Introduction


The following script was developed for health monitoring on a set of 3x proxies (Linux Squid) in a HA configuration managed by a pair of Linux IPVS load balancers. A proxy is automatically taken out of the cluster service if failure conditions are met. The main task of a proxy is to retrieve websites on behalf of users, so the test condition is to try and retrieve multiple websites that are expected to be up. In order to prevent the whole cluster from going "down" because a single external website happens to be not reachable, failure to retrieve multiple sites is the configurable condition for one proxy being declared "down". If all cluster members are having trouble, it is likely a problem with the Internet access itself. Therefore we redirect users to a splash page in that case, avoiding the non-descriptive browser timeout message.

Network Design


Linux proxy design with IPVS load balancer

In our case 3 proxies (Squid) run in parallel, using a identical system setup. A pair of IPVS loadbalancers in active/standby mode round-robins over the proxies by re-writing the Ethernet MAC. The proxy cluster-control script runs on the loadbalancers and executes its actions only on the active LB, if necessary.

Code


#!/bin/sh
##########################################################
# proxy-clustercontrol.sh v1.0 by frank4dd, 20051220
#
# This script checks external web sites to determine
# if a cluster member is "healthy". If not, the member
# will be disabled. Disabled cluster members are
# re-enabled when they start to work again.
#
# Runs via cron in five minute intervals on the IPVS LB's
##########################################################
# set debug: 0=off 1=normal  2=verbose 3=very verbose
DEBUG=0

# Find the binaries
##########################################################
IFCONFIG="/sbin/ifconfig"
HTTPING="/usr/bin/httping"
IPVSADM="/sbin/ipvsadm"
LOGGER="/usr/bin/logger"
GREP="/bin/grep"

# Set the cluster members for monitoring
##########################################################
CLUSTERMBRS="192.168.20.72 192.168.20.73 192.168.20.74"

# Set the proxy port
##########################################################
PROXYPORT="74"

# Set the cluster service IP
##########################################################
CLUSTER_IP="192.168.20.20"

# set the sites to check against (Number must be equal
# or larger then WEBSITEFAIL)
##########################################################
CHECKSITES="http://www.heise.de http://www.msn.de \
http://www.google.com http://www.yahoo.de http://www.web.de"

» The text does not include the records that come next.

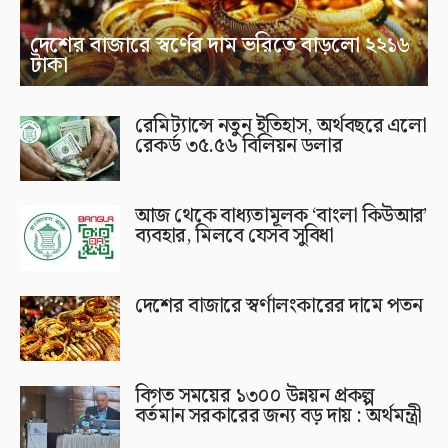
দেশের বাজারে স্বর্ণের দাম ভরিতে বাড়লো ২২১৬
টাকা
রেমিট্যান্সে নতুন ইতিহাস, অর্থবছরে এলো
রেকর্ড ৩৫.৫৬ বিলিয়ন ডলার
আজ থেকে বাধ্যতামূলক ‘বাংলা কিউআর’
ব্যবহার, মিলবে যেসব সুবিধা
দেশের বাজারে স্বর্ণালংকারের দামে পতন
বিগত সময়ের ১৩০০ উন্নয়ন প্রকল্প
বর্তমান সরকারের জন্য বড় দায় : অর্থমন্ত্রী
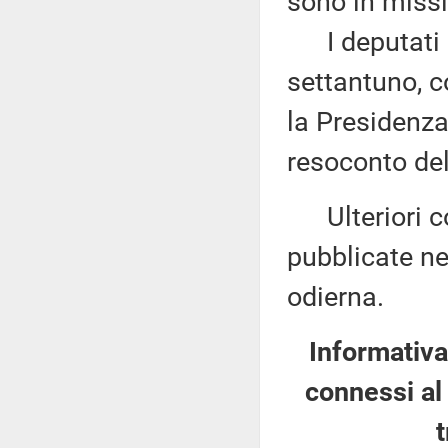
sono in missi
I deputati 
settantuno, c
la Presidenza
resoconto del
Ulteriori co
pubblicate nel
odierna.
Informativa
connessi al 
t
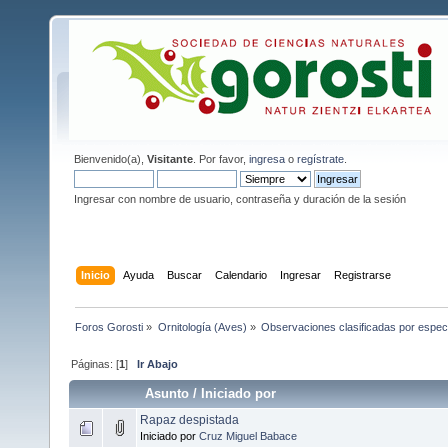
Bienvenido(a),
Visitante
. Por favor,
ingresa
o
regístrate
.
Ingresar con nombre de usuario, contraseña y duración de la sesión
Inicio
Ayuda
Buscar
Calendario
Ingresar
Registrarse
Foros Gorosti
»
Ornitología (Aves)
»
Observaciones clasificadas por espec
Páginas: [
1
]
Ir Abajo
Asunto
/
Iniciado por
Rapaz despistada
Iniciado por
Cruz Miguel Babace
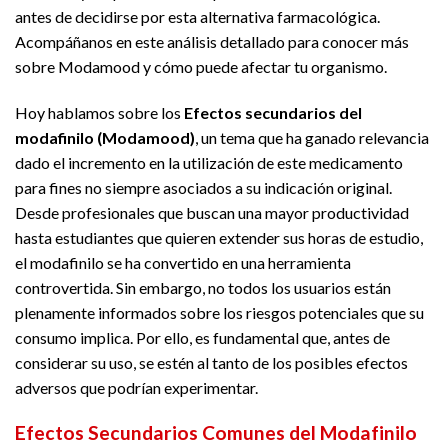
antes de decidirse por esta alternativa farmacológica.
Acompáñanos en este análisis detallado para conocer más
sobre Modamood y cómo puede afectar tu organismo.
Hoy hablamos sobre los
Efectos secundarios del
modafinilo (Modamood)
, un tema que ha ganado relevancia
dado el incremento en la utilización de este medicamento
para fines no siempre asociados a su indicación original.
Desde profesionales que buscan una mayor productividad
hasta estudiantes que quieren extender sus horas de estudio,
el modafinilo se ha convertido en una herramienta
controvertida. Sin embargo, no todos los usuarios están
plenamente informados sobre los riesgos potenciales que su
consumo implica. Por ello, es fundamental que, antes de
considerar su uso, se estén al tanto de los posibles efectos
adversos que podrían experimentar.
Efectos Secundarios Comunes del Modafinilo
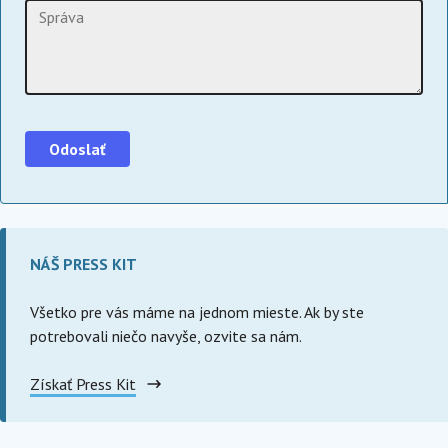
NÁŠ PRESS KIT
Všetko pre vás máme na jednom mieste. Ak by ste
potrebovali niečo navyše, ozvite sa nám.
Získať Press Kit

# Comma separated list of HTML codes defining success
# 200 = OK, 301 = moved,
##########################################################
SUCCESS_CODES="200,301,304"

# Website Timeout in seconds
##########################################################
SITE_TIMEOUT="2"

# Number of failed sites that define a member "failure"
##########################################################
WEBSITEFAIL="3"

##########################################################
################# FUNCTION DEFS ##########################
##########################################################

# define the httping command line configuration here:
# httping -x proxy:port -g url -m machine_readable_output -o
# html_statuscodes_which_are_ok -q(uiet)
#   -o works only in combination with -m!
#   machine readable output is -1 for fail and response time for sucess
#   we can't use -c > 1 because output is written sequentially.
##########################################################
HTTPING_CMDLINE() {

  if [ $DEBUG -eq 3 ]; then
    echo "$HTTPING -x $MEMBER:$PROXYPORT -g $SITE -t $SITE_TIMEOUT -c 1 -m -o $SUCCESS_CODES -q"
  fi

  HTTPING_RETURN=`$HTTPING -x $MEMBER:$PROXYPORT -g $SITE -t $SITE_TIMEOUT -c 1 -m -o $SUCCESS_CODES -q`
  HTTPING_STATUS=$?
}

# Command to add a system to the cluster
##########################################################
CLUSTER_ADD() {
  MSG1="Add system $MEMBER to cluster."
  MSG2="$MEMBER is already in cluster."

  # check if system is already enabled
  $IPVSADM --list -n | $GREP -q $MEMBER

  if [ $? -ne 0 ]; then
    logger -p user.info -t proxy-clustercontrol $MSG1
    echo $MSG1
    $IPVSADM --add-server --tcp-service $CLUSTER_IP:0 --real-server $MEMBER -g -w 1
    # -a -t 192.168.20.20:0 -r 192.168.20.72:0 -g -w 1
  else
    if [ $DEBUG -ge 1 ]; then echo $MSG2; fi
  fi
}

# Command to delete a system from the cluster
##########################################################
CLUSTER_DEL() {
  MSG1="Remove system $MEMBER from cluster."
  MSG2="No action, $MEMBER isn't in cluster."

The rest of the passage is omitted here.